Approaching Business Technology With The Right Mindset

As remote workers and hybrid offices become more popular, workplace technologies are essential to keep teams and businesses connected.

While technology has been instrumental in business for a few decades, the past few years have seen an increased reliance on software and connectivity platforms.

A recent article by the World Economic Forum highlights the importance of workplace technology and how implementing it can make a world of difference.

“From the “Great Resignation” to “Quiet Quitting”, the tight job market has strengthened worker power and created a lively public debate about job quality. Now, workers want a voice when their employers adopt new workplace technologies. Employers who force technology on employees without considering unintended consequences are likely to create an unhappy workforce. Workers will embrace new technologies if they are consulted on how technology could make their jobs easier.
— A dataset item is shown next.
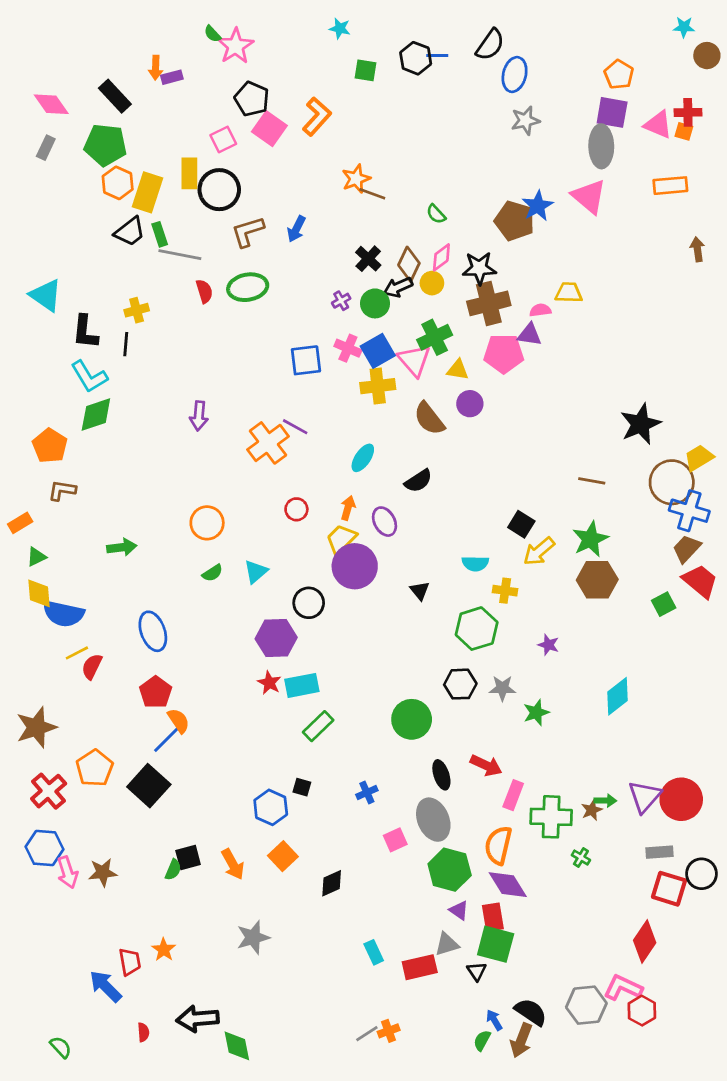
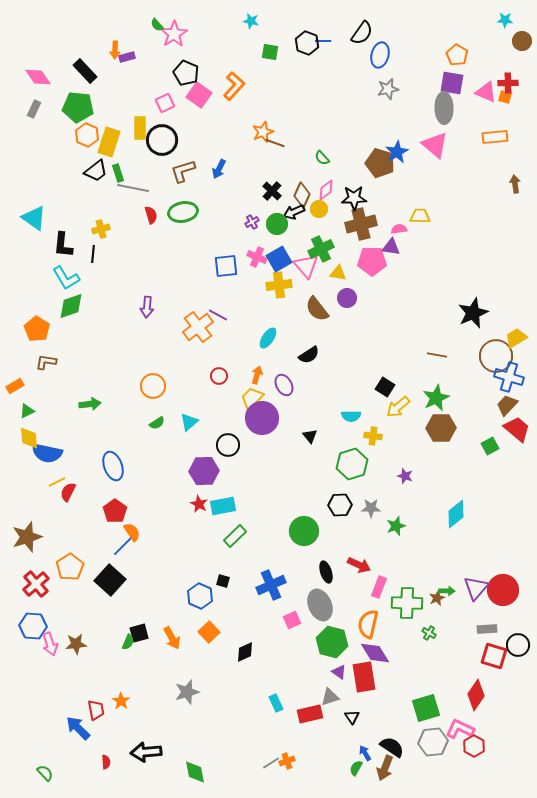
blue cross: (367, 792) -> (271, 585), size x1.8
red rectangle: (493, 917) -> (364, 677), size x1.4
green square: (496, 944) -> (426, 708), moved, turned -32
green diamond: (237, 1046) -> (195, 772), moved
At its worst, workplace technology that enables algorithmic management, automated scheduling, or employee surveillance has made jobs more stressful and dangerous in warehouses, call centers and trucking. Worker advocates have responded by calling such tools an attack on worker privacy, autonomy, and civil liberties. A recent survey showed that half of US tech workers would quit if their employers used monitoring tools. This is bad news given that another survey showed that 60-70% of large employers want to implement monitoring technologies over the next three years.

At its best, workplace technology frees up employees for creative tasks, improves productivity, enables flexible work, and saves companies money. There are two emerging strategies worth watching that can make workplace technologies beneficial for employers and employees. These are collaborations with labor unions, and the public interest technology technique known as co-design.
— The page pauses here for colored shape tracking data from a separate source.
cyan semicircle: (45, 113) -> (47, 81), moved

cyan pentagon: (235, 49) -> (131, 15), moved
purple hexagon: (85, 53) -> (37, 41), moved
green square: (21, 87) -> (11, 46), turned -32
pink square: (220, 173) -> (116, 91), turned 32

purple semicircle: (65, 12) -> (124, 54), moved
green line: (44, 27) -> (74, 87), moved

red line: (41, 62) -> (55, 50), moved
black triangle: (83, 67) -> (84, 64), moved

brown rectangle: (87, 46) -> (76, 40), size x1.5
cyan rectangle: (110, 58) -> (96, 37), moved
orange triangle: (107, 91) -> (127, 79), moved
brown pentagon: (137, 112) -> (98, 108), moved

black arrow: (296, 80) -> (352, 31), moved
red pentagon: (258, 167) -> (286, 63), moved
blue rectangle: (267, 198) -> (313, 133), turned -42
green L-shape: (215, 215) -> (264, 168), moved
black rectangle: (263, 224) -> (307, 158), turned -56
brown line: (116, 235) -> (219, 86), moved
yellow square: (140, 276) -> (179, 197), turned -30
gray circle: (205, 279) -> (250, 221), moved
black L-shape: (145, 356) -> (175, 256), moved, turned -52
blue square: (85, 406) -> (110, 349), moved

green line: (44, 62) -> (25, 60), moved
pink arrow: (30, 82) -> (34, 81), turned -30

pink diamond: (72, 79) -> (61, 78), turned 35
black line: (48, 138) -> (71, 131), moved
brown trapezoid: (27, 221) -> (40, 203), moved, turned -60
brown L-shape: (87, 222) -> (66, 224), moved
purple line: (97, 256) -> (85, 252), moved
Collaborative practices need significant investments of time and resources. Some employers may be willing to accept the bad press and quit rates, but smart employers will see there are long-term benefits to involving workers when adopting workplace technologies.”
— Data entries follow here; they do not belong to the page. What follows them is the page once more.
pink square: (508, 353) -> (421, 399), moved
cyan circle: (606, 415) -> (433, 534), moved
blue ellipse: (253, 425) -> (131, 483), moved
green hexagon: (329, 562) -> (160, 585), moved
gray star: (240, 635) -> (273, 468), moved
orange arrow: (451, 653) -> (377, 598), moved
Read the rest of this article here. 

The important message here is that businesses should be consulting frequently with their employees to see how effective their technology is.

While the C suite of any given company has a lot of responsibilities, they are also responsible for ensuring that their employees are able to do their jobs well and without any technical problems.

With this open mindset and frequent communication, businesses can improve their technology and the effectiveness of their employees simultaneously.

Focusing on productivity, accessibility, ease of use, and safety is essential for workplace technology, and for technology usage in general.